> _PROBLEM REQUIREMENTS_:
In the records that follow, locate every line with "Truck" and extract it.

> _Extracted page text data_:
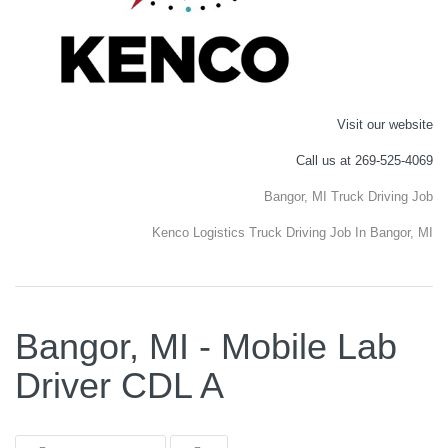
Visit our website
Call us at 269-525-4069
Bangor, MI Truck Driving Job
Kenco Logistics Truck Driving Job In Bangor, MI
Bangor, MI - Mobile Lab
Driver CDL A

...

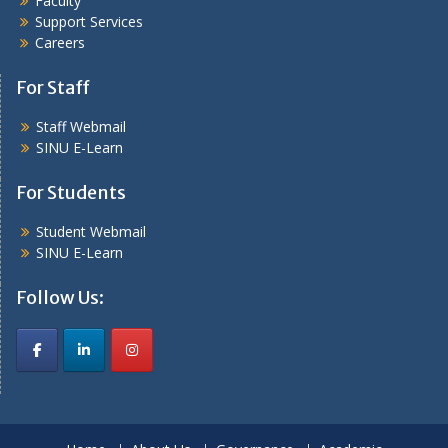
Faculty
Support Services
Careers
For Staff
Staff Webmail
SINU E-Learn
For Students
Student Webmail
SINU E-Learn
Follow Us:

> _THE ANSWER_:
Bangor, MI Truck Driving Job
Kenco Logistics Truck Driving Job In Bangor, MI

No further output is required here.